Romanian Word Counter

Word count for Romanian handling ș/ț diacritic variants

Count words in Romanian text with correct Unicode handling of both comma-below (ș, ț) and the legacy cedilla variants (ş, ţ), plus ă, â, î. Shows words, characters, and sentences. Runs in your browser.

How does it decide what counts as a word?

A word is a run of Romanian letters and digits with internal hyphens and apostrophes kept inside. The counter splits on whitespace and punctuation, so words like și, țară, and într-un are handled correctly.

Romanian uses several diacritic letters — ă, â, î, and the comma-below ș and ț. A frequent pitfall is that older documents encode ș/ț with a cedilla (ş/ţ) instead. Both encodings are valid Unicode letters, so a robust counter must treat every variant as part of a word rather than as a separator.
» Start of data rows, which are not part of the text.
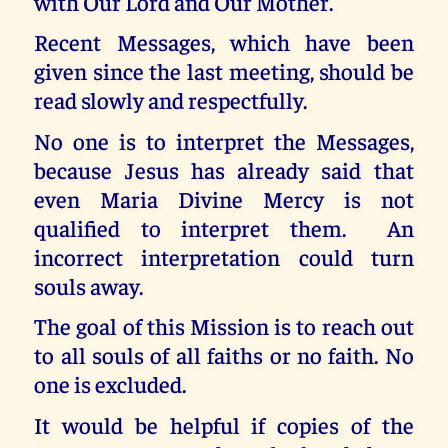
with Our Lord and Our Mother.
Recent Messages, which have been
given since the last meeting, should be
read slowly and respectfully.
No one is to interpret the Messages,
because Jesus has already said that
even Maria Divine Mercy is not
qualified to interpret them. An
incorrect interpretation could turn
souls away.
The goal of this Mission is to reach out
to all souls of all faiths or no faith. No
one is excluded.
It would be helpful if copies of the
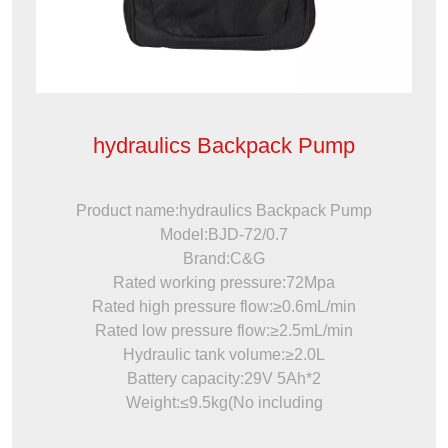
hydraulics Backpack Pump
Product name:hydraulics Backpack Pump
Model:BJD-72/0.7
Brand:C&G
Rated working pressure:72Mpa
Rated high pressure flow:≥0.6mL/min
Rated low pressure flow:≥2.5mL/min
Hydraulic tank volume:≥2.0L
Battery capacity:29V 5Ah*2
Weight:≤9.5kg(No including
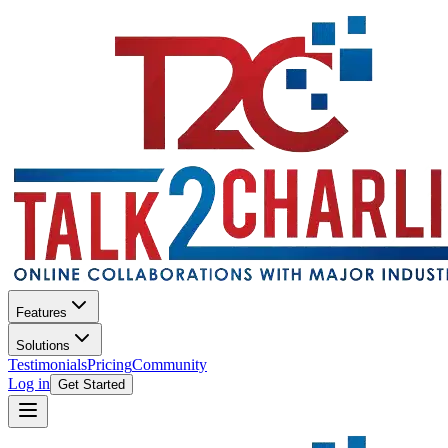
Features
Solutions
Testimonials
Pricing
Community
Log in
Get Started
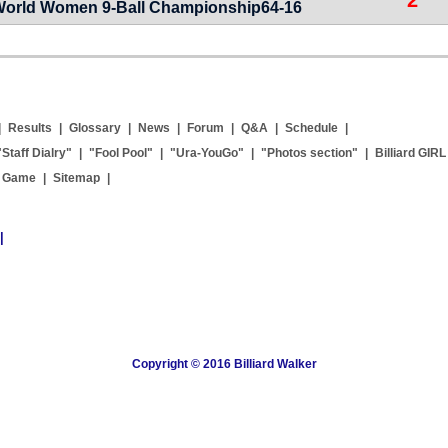
World Women 9-Ball Championship64-16
|
Results
|
Glossary
|
News
|
Forum
|
Q&A
|
Schedule
|
"Staff Dialry"
|
"Fool Pool"
|
"Ura-YouGo"
|
"Photos section"
|
Billiard GIRL
g Game
|
Sitemap
|
|
Copyright © 2016 Billiard Walker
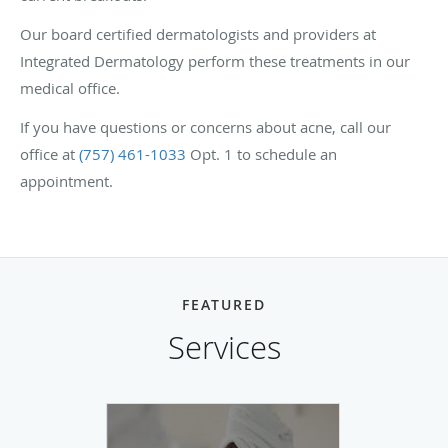
Our board certified dermatologists and providers at
Integrated Dermatology perform these treatments in our
medical office.
If you have questions or concerns about acne, call our
office at
(757) 461-1033
Opt. 1 to schedule an
appointment.
FEATURED
Services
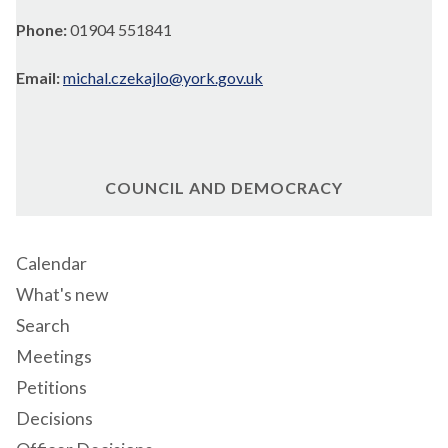
Phone:
01904 551841
Email:
michal.czekajlo@york.gov.uk
COUNCIL AND DEMOCRACY
Calendar
What's new
Search
Meetings
Petitions
Decisions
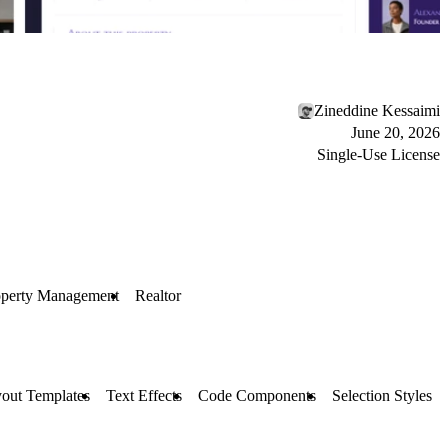
Zineddine Kessaimi
June 20, 2026
Single-Use License
operty Management
Realtor
out Templates
Text Effects
Code Components
Selection Styles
This tool does exactly that and reports accurate word, character, and sentence totals.

How it works

The algorithm treats a word as a maximal run of letters and digits with internal hyphens and apostrophes allowed:

  • It matches [\p{L}\p{N}] runs, permitting an internal - or ' between two such characters.
  • All Romanian diacritics are Unicode letters: comma-below ș/ț (U+0219/U+021B) and cedilla ş/ţ (U+015F/U+0163) alike, plus ă, â, î. Every variant counts as a word character.
  • A hyphen inside a word, as in într-un or s-a, keeps the elided form as one word; a spaced dash used as punctuation separates words.

Characters are counted two ways: every character including spaces, and the length with whitespace removed. Sentences are counted by collapsing runs of terminal punctuation (., !, ?, ) so an ellipsis or a ?! combo counts as one boundary.

Example

The text:

Într-o țară frumoasă, copiii s-au jucat… Nu-i așa?
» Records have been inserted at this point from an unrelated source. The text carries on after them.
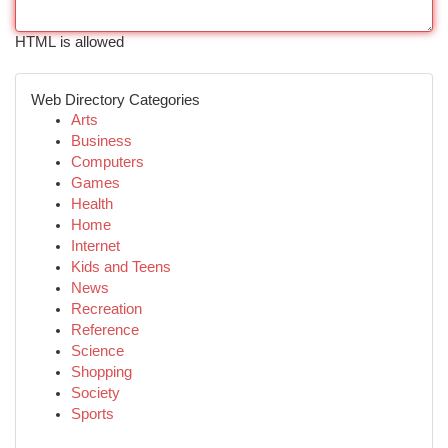
HTML is allowed
Web Directory Categories
Arts
Business
Computers
Games
Health
Home
Internet
Kids and Teens
News
Recreation
Reference
Science
Shopping
Society
Sports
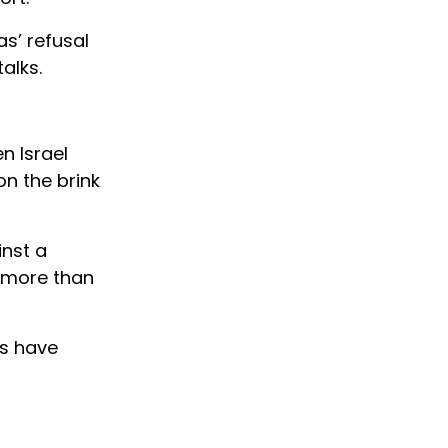
s’ refusal
alks.
n Israel
n the brink
inst a
d more than
rs have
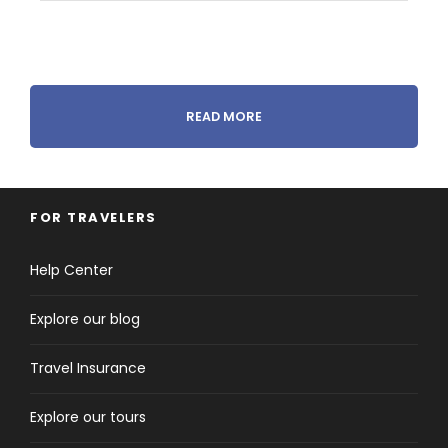
Itinerary
READ MORE
Day 1
Arrive in Amman - Petra
FOR TRAVELERS
Help Center
Explore our blog
Travel Insurance
Explore our tours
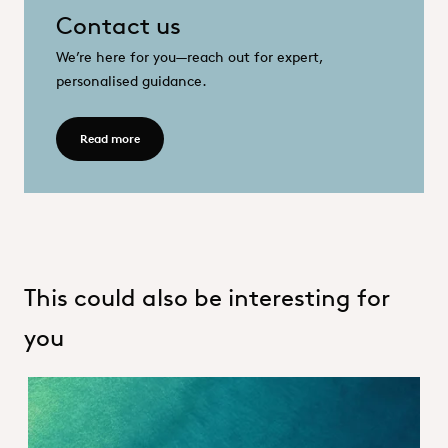
Contact us
We’re here for you—reach out for expert,
personalised guidance.
OQEMA Contract logo
OQ Process.png
OQEMIQS.png
Contact us_Hero
Read more - Contact
Read more
This could also be interesting for
you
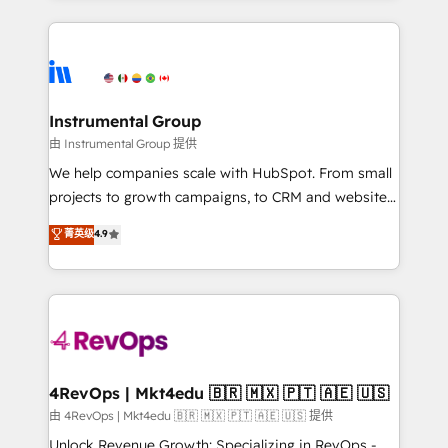
Breeze AI, custom agents, and APIs to remove
eminent solutions & integrations. Trust us to
manual work. ➤ Ongoing Management: Monthly
streamline your HubSpot experience. 🚀HubSpot
tune-ups, feature rollouts, adoption coaching. Buying
Elite Partners with 10+ years of HubSpot experience
HubSpot, switching to it, or reviving a stale portal?
🤝HubSpot Premier Integration partner 🤝Google
We are built for the work.
Premier Partner 2023 🌟5 HubSpot Accreditations 🌟
Instrumental Group
Won HubSpot Theme Challenge 2021 🌟INBOUND’19
由 Instrumental Group 提供
HubSpot Rising Star Why us? Harnessing the full
We help companies scale with HubSpot. From small
potential of the powerful HubSpot CRM. ✔️A team of
projects to growth campaigns, to CRM and websites.
HubSpot experts backed by over 10+ years of
Hire an agency that's experienced in every inch of
菁英级
4.9
HubSpot experience ✔️Flexible pricing models —
HubSpot and willing to work hand-in-hand with your
Hourly-fee (assigned one Dedicated HubSpot
team to simplify the complex and build a better
Admin); Monthly-fee (HubSpot Admin + Project
experience for your team and customers.
Manager); and Fixed Project Cost (as per
requirement). ✔️Helped over 25,000+ customers so
far with our HubSpot solutions. ✔️Bespoke apps &
on-demand bundle services. Connect with us today!
4RevOps | Mkt4edu 🇧🇷 🇲🇽 🇵🇹 🇦🇪 🇺🇸
由 4RevOps | Mkt4edu 🇧🇷 🇲🇽 🇵🇹 🇦🇪 🇺🇸 提供
Unlock Revenue Growth: Specializing in RevOps -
contains the words Într-o, țară, frumoasă, copiii, s-au, jucat, Nu-i, așa — eight words. The elided forms Într-o, s-au, and Nu-i each count as one word because the hyphen has no surrounding spaces.

Notes

  • Because the comma-below and cedilla letters are unified at the word-class level, a document that mixes both encodings still counts correctly.
  • Numbers like 2026 count as one word; a number glued to a suffix by a hyphen, such as anii-1990, stays one compound word.